Chlamydia fail to complete their developmental cycle when starved for nutrients such as amino acids and iron (Coles et al., 1993; Raulston, 1997) or when exposed to antibiotics such as penicillin (Matsumoto and Manire, 1970). Under these conditions they enter a semidormant survival state termed persistence. Persistence is characterized by viable, non-cultivable growth, by blockage of EB maturation, and by the presence of morphologically aberrant RBs that fail to divide but remain metabolically active (Beatty et al., 1994). It is unclear how gene regulation is altered during persistence, but late-stage genes are predicted to be downregulated because of the block in the progression of RBs to EBs. Persistence is reversible when the eliciting conditions are removed, and aberrant RBs resume normal growth with the subsequent production of infectious EB progeny (Beatty et al., 1995). Persistence may have in vivo relevance as chronic sequelae from chlamydial diseases is linked to persistence through identification of chlamydial antigens and nucleic acids in the absence of cultivable organisms from the site of disease (Theijls et al., 1991; Campbell et al., 1993).

Host cell nutrient limitation is a trigger for the chlamydial persistent growth phenotype. Many bacteria engage the stringent response to alleviate amino acid starvation stress through downregulation of stable RNA synthesis and upregulation of amino acid biosynthetic and protein degradation pathways (Chatterji and Ojha, 2001). The response of obligate intracellular pathogens to amino acid starvation is poorly characterized, although it is known that they have lost functional homologues of the genes required for the stringent response during adaptation to intracellular growth (Mittenhuber, 2001).

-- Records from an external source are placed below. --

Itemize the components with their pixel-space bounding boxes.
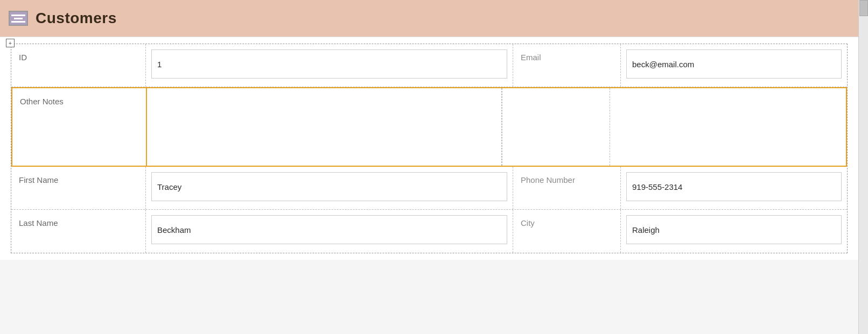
phone-input-wrap: [621, 167, 847, 209]
city-section: City: [513, 210, 847, 253]
form-container: + ID Email Other Notes: [11, 44, 848, 253]
id-email-row: ID Email: [11, 44, 847, 87]
notes-label: Other Notes: [12, 88, 147, 166]
lastname-input[interactable]: [151, 215, 507, 244]
expand-icon[interactable]: +: [6, 39, 15, 47]
city-input[interactable]: [626, 215, 842, 244]
firstname-label: First Name: [11, 167, 146, 209]
icon-line-2: [14, 18, 23, 19]
id-input[interactable]: [151, 49, 507, 79]
content-area: + ID Email Other Notes: [0, 37, 858, 334]
phone-input[interactable]: [626, 172, 842, 201]
city-input-wrap: [621, 210, 847, 253]
notes-input[interactable]: [152, 94, 496, 158]
firstname-input-wrap: [146, 167, 513, 209]
phone-section: Phone Number: [513, 167, 847, 209]
vertical-scrollbar[interactable]: [858, 0, 868, 334]
notes-right-value: [610, 88, 846, 166]
notes-row: Other Notes: [11, 87, 847, 167]
page-wrapper: Customers + ID Email: [0, 0, 868, 334]
email-label: Email: [513, 44, 621, 87]
email-input-wrap: [621, 44, 847, 87]
customers-icon: [9, 11, 28, 26]
notes-input-wrap: [147, 88, 502, 166]
id-input-wrap: [146, 44, 513, 87]
firstname-input[interactable]: [151, 172, 507, 201]
lastname-city-row: Last Name City: [11, 210, 847, 253]
email-input[interactable]: [626, 49, 842, 79]
email-section: Email: [513, 44, 847, 87]
form-area: + ID Email Other Notes: [0, 37, 858, 260]
icon-line-3: [11, 21, 25, 23]
lastname-label: Last Name: [11, 210, 146, 253]
lastname-input-wrap: [146, 210, 513, 253]
app-header: Customers: [0, 0, 868, 37]
phone-label: Phone Number: [513, 167, 621, 209]
page-title: Customers: [36, 10, 117, 27]
notes-right-section: [502, 88, 846, 166]
firstname-phone-row: First Name Phone Number: [11, 167, 847, 210]
id-label: ID: [11, 44, 146, 87]
notes-right-label: [502, 88, 610, 166]
city-label: City: [513, 210, 621, 253]
icon-line-1: [11, 15, 25, 16]
scrollbar-thumb[interactable]: [859, 0, 868, 16]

IFNγ is a critical component of immunity to intracellular pathogens. This immune-regulated cytokine augments antigen processing and presentation and induces a variety of host cell antimicrobial responses including tryptophan starvation in human cells (Pfefferkorn, 1984; Byrne et al., 1986). Chlamydia pneumoniae (Cpn) and Chlamydia trachomatis (Ctr) alter gene and protein expression and enter the persistent growth state during host cell IFNγ activation (Beatty et al., 1993; Shaw et al., 1999; Mathews et al., 2001; Pantoja et al., 2001; Belland et al., 2003a; Goellner et al., 2006; Mukhopadhyay et al., 2006; Polkinghorne et al., 2006). Therefore, we investigated the global chlamydial stress response to tryptophan starvation mediated by IFNγ. We quantified chlamydial gene expression normalized to DNA content over a time-course of treatment and reactivation to characterize chlamydial intracellular development in IFNγ-activated host cells. We found that late-stage (i.e. RB-to-EB differentiation) gene transcription was upregulated between 24 h and 48 h post infection (p.i.) during IFNγ-mediated persistence. This was surprising as these transcripts encode proteins only found on EBs and EBs are not produced under these conditions. Treatment of host cells with penicillin also elicits morphologically aberrant RBs that are unable to complete a productive infection cycle, but penicillin-induced persistence did not show upregulation of late gene transcripts. A microarray analysis of all open reading frames (ORFs) and intergenic regions revealed that chlamydial transcription in IFNγ-treated cells was globally upregulated, representing an unusual response to stress by a bacterium. Unexpectedly, protein synthesis decreased over the time frame when transcription was found to be globally upregulated, indicating that transcription and translation are uncoupled during IFNγ-mediated persistence. This study comprehensively describes the amino acid starvation response of an obligate intracellular pathogen and may reflect an alternate strategy for bacteria during amino acid starvation or in the absence of a stringent response.

Results

IFNγ treatment results in non-cultivable growth that is reversible

To verify that blockage in RB-to-EB maturation occurred during IFNγ treatment, a one-step growth curve was generated by monitoring recoverable inclusion forming units (IFUs) over time. We observed a decrease in IFUs (a proxy for EBs) between 0 h and 24 h p.i., reflecting the conversion of infectious EBs to non-infectious RBs (Fig. 1A). Untreated samples displayed a characteristic logarithmic increase in IFUs after 24 h p.i., as expected during productive growth, whereas IFU production was inhibited by greater than 99.9% in IFNγ-treated host cells. The failure of chlamydiae to mature into EBs in the IFNγ-treated cultures was confirmed by transmission electron microscopy. In untreated cultures large RB-containing inclusions were detected at 48 h p.i. and by 96 h p.i. inclusions contained predominantly EBs (Fig. 1D). In IFNγ-treated cells only small inclusions with aberrant chlamydial forms were detected at all time points tested (Fig. 1D) (Pantoja et al., 2001). When IFNγ-containing medium was removed and replaced by fresh medium with excess tryptophan at 48 h p.i. (i.e. reactivated), IFUs were recovered by 96 h p.i., demonstrating that the block in EB maturation by IFNγ was reversible, confirming work performed by others (Fig. 1A) (Beatty et al., 1995). We also examined the effects of adding penicillin to the culture medium after removal of IFNγ and addition of excess tryptophan. Under this condition penicillin blocked IFU production by greater than 99% compared with the reactivated controls (Fig. 1A), with extremely large, aberrant RBs predominating (Fig. 1D). These results suggested a marked ultrastructural difference between IFNγ- and penicillin-induced persistence [see also the study by Matsumoto and Manire (1970)].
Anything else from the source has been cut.